A autora nascida na Coréia do Sul usa seu próprio país como ambiente para a trama. De acordo com a entrevista concedida à VEJA, Yeonghye e Han Kang são mulheres que possuem a determinação como característica em comum — além de questionarem os lados sombrios e dignos da humanidade. Na narrativa, podemos encontrar uma jovem que, com uma única decisão, desencadeia traumas e causa discórdia no ambiente familiar: após acordar de inúmeros pesadelos violentos, Yeonghye opta por parar de comer carne. Mais tarde, com o propósito de deixar de causar e sentir dor para sempre, Yeonghye chega à conclusão de que deve virar uma árvore e passa a consumir apenas água. Pelos olhos e julgamentos de seu marido, seu cunhado e sua irmã, é possível enxergar o abuso que a cerca desde a infância.

“Só confio nos meus peitos. Gosto dos meus peitos, porque com eles não posso matar nada nem ninguém. Afinal, mãos, pés, dentes e língua, qualquer coisa com apenas três centímetros, tudo pode servir de arma, é capaz de matar e machucar. Até mesmo o olhar. Os peitos, não. Enquanto eu tiver esses seios redondos, estarei bem. Ainda estou bem. Mas por que será que meus peitos estão diminuindo? Já nem são mais arredondados. Por quê? Por que estou emagrecendo? Estou ficando tão afiada; será para cortar o quê?”

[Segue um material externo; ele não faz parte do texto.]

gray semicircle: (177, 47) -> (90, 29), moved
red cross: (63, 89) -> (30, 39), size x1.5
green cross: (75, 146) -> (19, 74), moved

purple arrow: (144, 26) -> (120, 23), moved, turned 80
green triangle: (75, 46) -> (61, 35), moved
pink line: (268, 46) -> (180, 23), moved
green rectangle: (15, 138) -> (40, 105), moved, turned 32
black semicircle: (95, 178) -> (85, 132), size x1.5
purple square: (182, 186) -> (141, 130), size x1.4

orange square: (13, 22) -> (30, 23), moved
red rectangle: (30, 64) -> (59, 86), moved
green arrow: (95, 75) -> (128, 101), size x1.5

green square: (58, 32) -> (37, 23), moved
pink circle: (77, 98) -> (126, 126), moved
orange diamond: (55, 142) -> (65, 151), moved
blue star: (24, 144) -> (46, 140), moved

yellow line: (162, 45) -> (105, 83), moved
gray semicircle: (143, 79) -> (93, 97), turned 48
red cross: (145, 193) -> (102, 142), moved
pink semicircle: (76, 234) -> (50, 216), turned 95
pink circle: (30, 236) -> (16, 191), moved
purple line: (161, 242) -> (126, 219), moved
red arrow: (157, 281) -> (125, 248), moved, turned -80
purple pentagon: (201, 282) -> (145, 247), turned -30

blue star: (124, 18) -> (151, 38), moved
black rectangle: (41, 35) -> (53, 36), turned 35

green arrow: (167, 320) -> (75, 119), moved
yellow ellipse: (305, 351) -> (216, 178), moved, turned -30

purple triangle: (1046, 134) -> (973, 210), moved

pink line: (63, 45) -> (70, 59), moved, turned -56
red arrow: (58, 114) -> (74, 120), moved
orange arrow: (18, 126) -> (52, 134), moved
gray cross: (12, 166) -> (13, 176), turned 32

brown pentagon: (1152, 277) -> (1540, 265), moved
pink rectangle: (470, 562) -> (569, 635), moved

Para o marido, Yeonghye nunca foi sequer atraente. A descrição que ele faz da esposa logo no início do livro demonstra o quanto a despreza — “Acabei me casando porque ela não tinha nenhum charme especial, e também por não ter notado defeitos gritantes. Uma personalidade dessas, sem frescor, brilhantismo ou refinamento, me deixava confortável”, basicamente porque, dessa maneira, ele não se sentia inferior à parceira e tampouco a necessidade de ser bom. Quando Yeonghye se tornou vegetariana, seus novos hábitos e ações fizeram com que o homem a visse como uma “maluca”, resultando até mesmo no ódio crescente seguido de divórcio.

O cunhado, entretanto, guarda um segredo desde que a conheceu. Com muitos projetos escritos e desenhos engavetados, havia um trabalho em especial em seu caderno de rascunhos — algo que o produtor de vídeos artísticos deveria manter distante de quaisquer bisbilhoteiros: os rabiscos de um homem e uma mulher nus, cobertos por flores. O corpo feminino, mesmo que sem rosto, representava alguém: Yeonghye. E Yeonghye era um fetiche sexual.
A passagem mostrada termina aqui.